- Born: Ian J. Stirling 28 October 1940
- Died: 30 June 2005 (aged 64) Brittany, France
- Occupation: Voice Actor • Announcer
- Years active: 1965-present

= Ian Stirling (broadcaster) =

British broadcaster

Ian Stirling (28 October 1940 – 30 June 2005) was a British actor and television presenter, best known for his work with Westward Television and TSW.

Stirling, a stage actor originally from Fife, joined the Royal Scottish Academy of Music and Drama in 1974. He also appeared on television in many acting roles, including parts in A Family at War, Budgie, Pathfinders (TV series, one episode) and Crown Court. Stirling freelanced at Westward before becoming a full-time staff announcer in 1975. Alongside announcing duties, he read regional news bulletins and presented the children's birthdays spot alongside station mascot rabbit puppet Gus Honeybun.

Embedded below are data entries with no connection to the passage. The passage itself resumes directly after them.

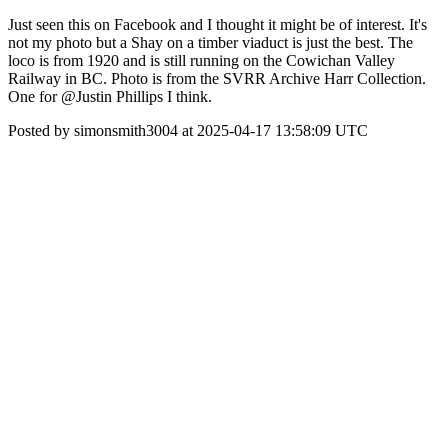
Just seen this on Facebook and I thought it might be of interest. It's
not my photo but a Shay on a timber viaduct is just the best. The
loco is from 1920 and is still running on the Cowichan Valley
Railway in BC. Photo is from the SVRR Archive Harr Collection.
One for @Justin Phillips I think.
Posted by simonsmith3004 at 2025-04-17 13:58:09 UTC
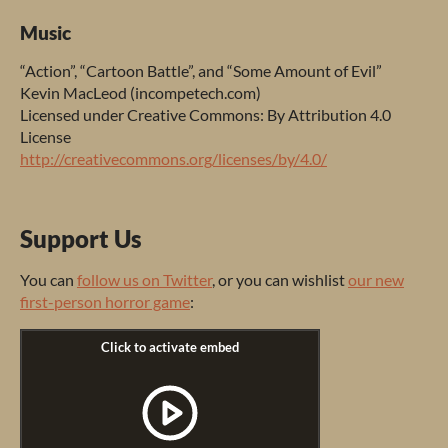
Music
“Ac
tion”,
“C
artoon
Ba
ttle”,
a
nd
“
Some
Am
ount
of
E
vil”
K
evin
Ma
cLeod
(inco
mpetech.com)
Li
censed
u
nder
Cr
eative
Co
mmons:
By
Att
ribution
4.0
Li
cense
http://creativecommons.org/licenses/by/4.0/
Support Us
Y
ou
c
an
follow us on Twitter
,
or
y
ou
c
an
wi
shlist
our new
first-person horror game
:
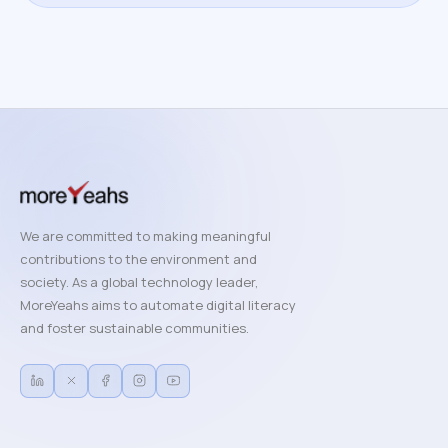
We are committed to making meaningful
contributions to the environment and
society. As a global technology leader,
MoreYeahs aims to automate digital literacy
and foster sustainable communities.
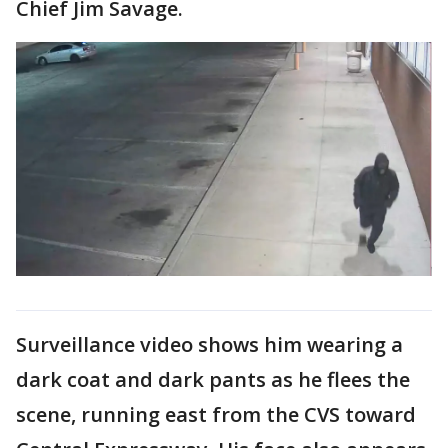
Chief Jim Savage.
Surveillance video shows him wearing a
dark coat and dark pants as he flees the
scene, running east from the CVS toward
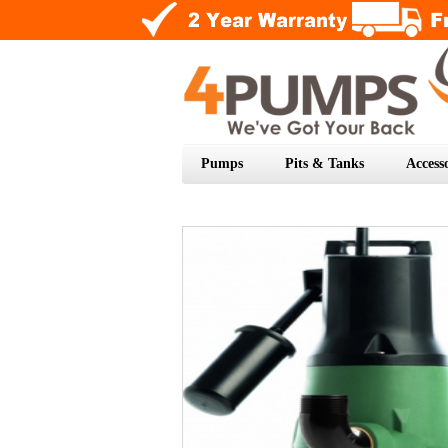
Pumps
Pits & Tanks
Accesso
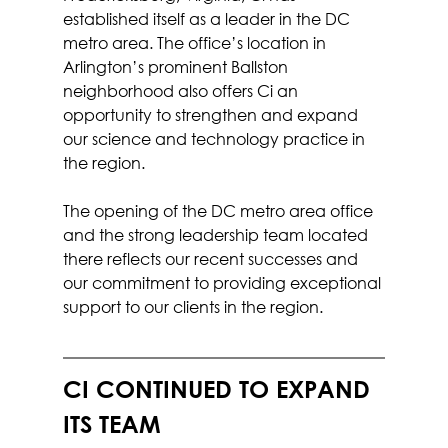
established itself as a leader in the DC 
metro area. The office’s location in 
Arlington’s prominent Ballston 
neighborhood also offers Ci an 
opportunity to strengthen and expand 
our science and technology practice in 
the region.
The opening of the DC metro area office 
and the strong leadership team located 
there reflects our recent successes and 
our commitment to providing exceptional 
support to our clients in the region.
CI CONTINUED TO EXPAND 
ITS TEAM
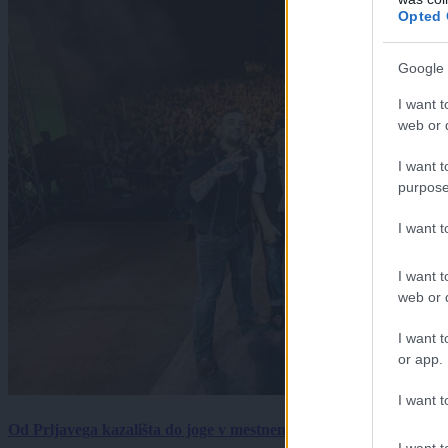
Opted 
Google 
I want t
web or d
I want t
purpose
I want 
I want t
web or d
I want t
or app.
I want t
Od Prljavega kazališta do joge v mestnem parku in Pomurskega 
I want t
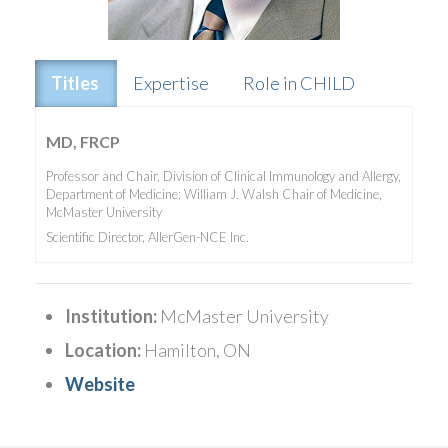
Titles
Expertise
Role in CHILD
MD, FRCP
Professor and Chair, Division of Clinical Immunology and Allergy,
Department of Medicine; William J. Walsh Chair of Medicine,
McMaster University
Scientific Director, AllerGen-NCE Inc.
Institution:
McMaster University
Location:
Hamilton, ON
Website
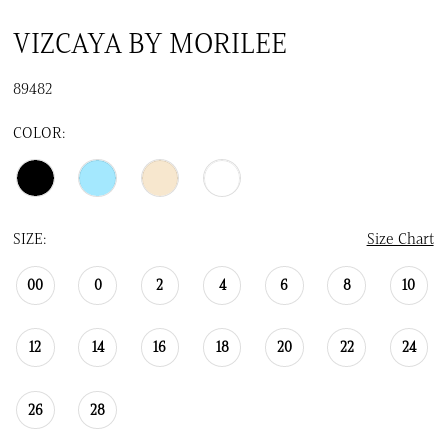
VIZCAYA BY MORILEE
89482
COLOR:
SIZE:
Size Chart
00
0
2
4
6
8
10
12
14
16
18
20
22
24
26
28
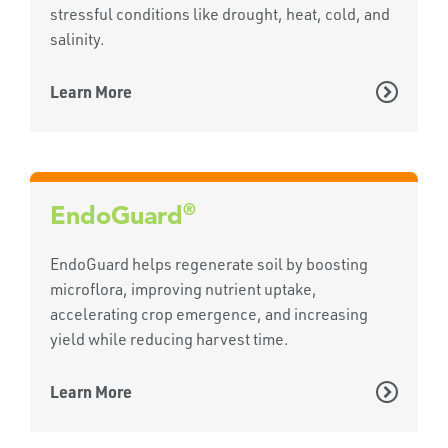
stressful conditions like drought, heat, cold, and
salinity.
Learn More
®
EndoGuard
EndoGuard helps regenerate soil by boosting
microflora, improving nutrient uptake,
accelerating crop emergence, and increasing
yield while reducing harvest time.
Learn More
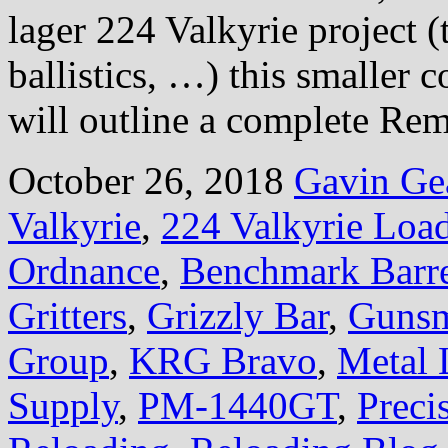
lager 224 Valkyrie project (
ballistics, …) this smaller c
will outline a complete Rem
October 26, 2018
Gavin Ge
Valkyrie
,
224 Valkyrie Loa
Ordnance
,
Benchmark Barre
Gritters
,
Grizzly Bar
,
Gunsm
Group
,
KRG Bravo
,
Metal 
Supply
,
PM-1440GT
,
Preci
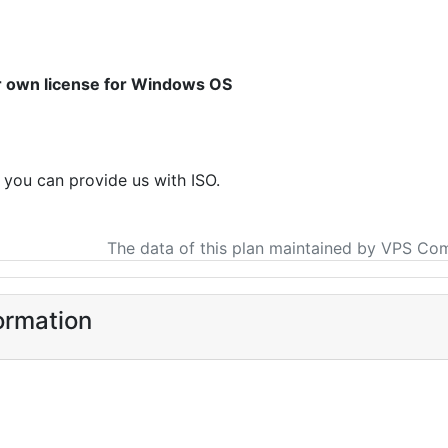
ur own license for Windows OS
f you can provide us with ISO.
The data of this plan maintained by VPS Co
ormation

He continued as an announcer and presenter with Westward's successor, TSW, when the station began its sole franchise period on 1 January 1982. He later took over from colleague Roger Shaw as the station's chief announcer, handling most of the peak-time continuity shifts on weekdays, and remained with the company until the end of its final day of transmission on 31 December 1992. On that same evening, Stirling closed the station for the last time alongside announcing colleague Ruth Langsford. Stirling continued his acting career both on the stage and on television, including productions of The Caretaker, Entertaining Mr Sloane and Cabaret. For Westward, he starred in a two-handed play called High Water, and he appeared alongside Patrick Macnee in the one-off TSW drama Where There's A Will.

When Westcountry Television took over from TSW on 1 January 1993, Stirling went freelance but did present a thrice-weekly Soap Review for the station's evening news magazine Westcountry Live and was involved in a number of regional programmes for the station. He presented a four-part series entitled 40 Years of ITV in 2001, celebrating 40 years of ITV regional broadcasting in the South-West of England. Whilst freelance, he also worked for Gemini Radio in Exeter during the mid-1990s. He retired in 2003 and moved to northern France.

Stirling died on 30 June 2005 in a hospice in Brittany after a short battle with cancer, at the age of 64. Shortly after his death, ITV Westcountry paid tribute to Stirling with a special half-hour programme entitled Stirling Salute.